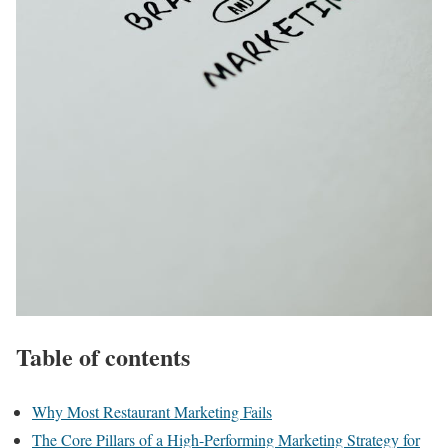
Table of contents
Why Most Restaurant Marketing Fails
The Core Pillars of a High-Performing Marketing Strategy for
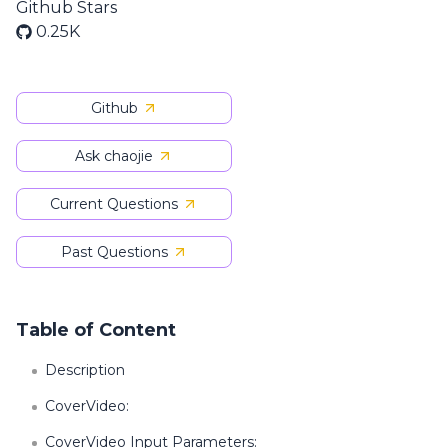
Github Stars
0.25K
Github
Ask chaojie
Current Questions
Past Questions
Table of Content
Description
CoverVideo:
CoverVideo Input Parameters:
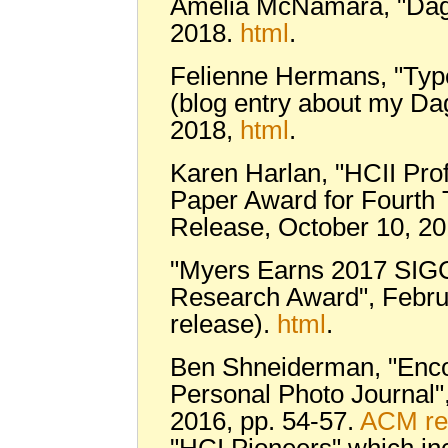
Amelia McNamara, "Dagst
2018.
html
.
Felienne Hermans, "Type
(blog entry about my Dag
2018,
html
.
Karen Harlan, "HCII Prof
Paper Award for Fourth 
Release, October 10, 2
"Myers Earns 2017 SIGC
Research Award", Febru
release).
html
.
Ben Shneiderman, "Enco
Personal Photo Journal"
2016, pp. 54-57.
ACM re
"HCI Pioneers" which i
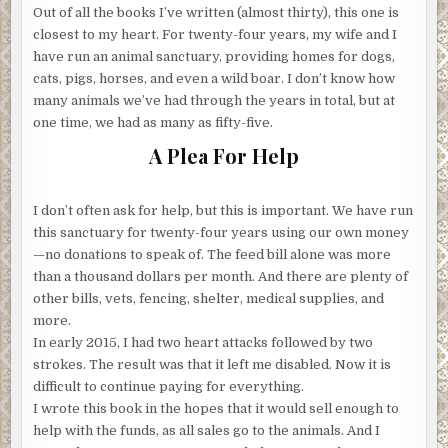
Out of all the books I’ve written (almost thirty), this one is
closest to my heart. For twenty-four years, my wife and I
have run an animal sanctuary, providing homes for dogs,
cats, pigs, horses, and even a wild boar. I don’t know how
many animals we’ve had through the years in total, but at
one time, we had as many as fifty-five.
A Plea For Help
I don’t often ask for help, but this is important. We have run
this sanctuary for twenty-four years using our own money
—no donations to speak of. The feed bill alone was more
than a thousand dollars per month. And there are plenty of
other bills, vets, fencing, shelter, medical supplies, and
more.
In early 2015, I had two heart attacks followed by two
strokes. The result was that it left me disabled. Now it is
difficult to continue paying for everything.
I wrote this book in the hopes that it would sell enough to
help with the funds, as all sales go to the animals. And I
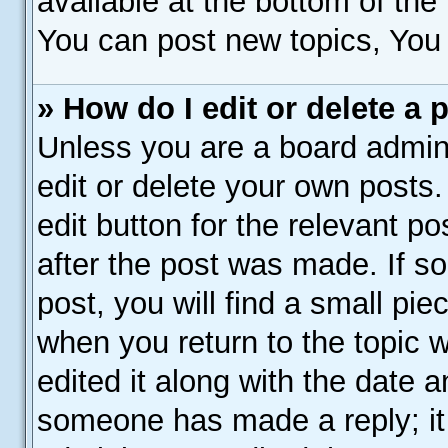
available at the bottom of th
You can post new topics, You c
» How do I edit or delete a 
Unless you are a board admini
edit or delete your own posts.
edit button for the relevant p
after the post was made. If s
post, you will find a small pie
when you return to the topic 
edited it along with the date a
someone has made a reply; it 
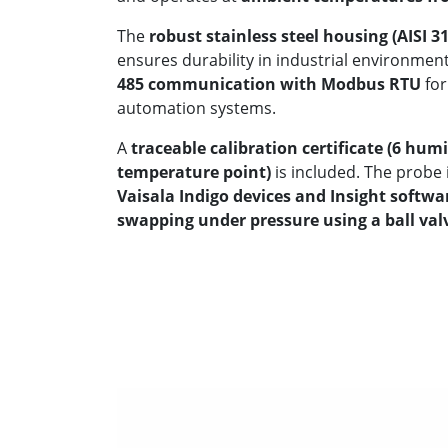
The
robust stainless steel housing (AISI 3
ensures durability in industrial environme
485 communication with Modbus RTU
for
automation systems.
A
traceable calibration certificate (6 hum
temperature point)
is included. The probe i
Vaisala Indigo devices and Insight softwa
swapping under pressure using a ball va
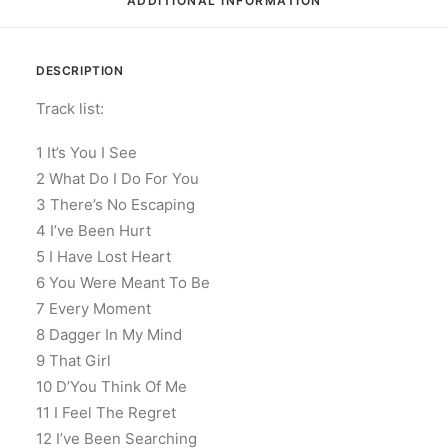
ADDITIONAL INFORMATION
DESCRIPTION
Track list:
1 It’s You I See
2 What Do I Do For You
3 There’s No Escaping
4 I’ve Been Hurt
5 I Have Lost Heart
6 You Were Meant To Be
7 Every Moment
8 Dagger In My Mind
9 That Girl
10 D’You Think Of Me
11 I Feel The Regret
12 I’ve Been Searching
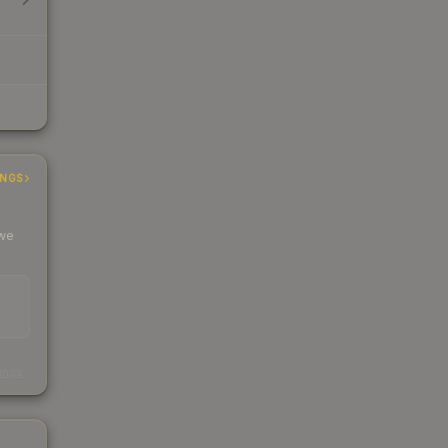
INGS
 we
s
kings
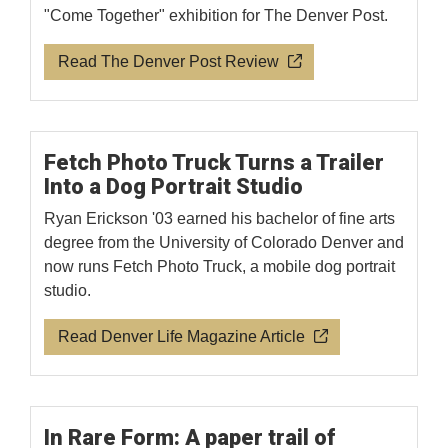
"Come Together" exhibition for The Denver Post.
Read The Denver Post Review
Fetch Photo Truck Turns a Trailer
Into a Dog Portrait Studio
Ryan Erickson '03 earned his bachelor of fine arts
degree from the University of Colorado Denver and
now runs Fetch Photo Truck, a mobile dog portrait
studio.
Read Denver Life Magazine Article
In Rare Form: A paper trail of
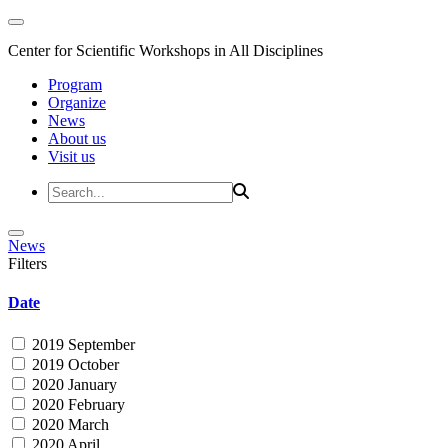
Center for Scientific Workshops in All Disciplines
Program
Organize
News
About us
Visit us
News
Filters
Date
2019 September
2019 October
2020 January
2020 February
2020 March
2020 April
|---|
▶ **Instructions to follow**
How many lines of the entries above include the word "Been"? Answer with the number only.

▶ **Response to the exercise**
2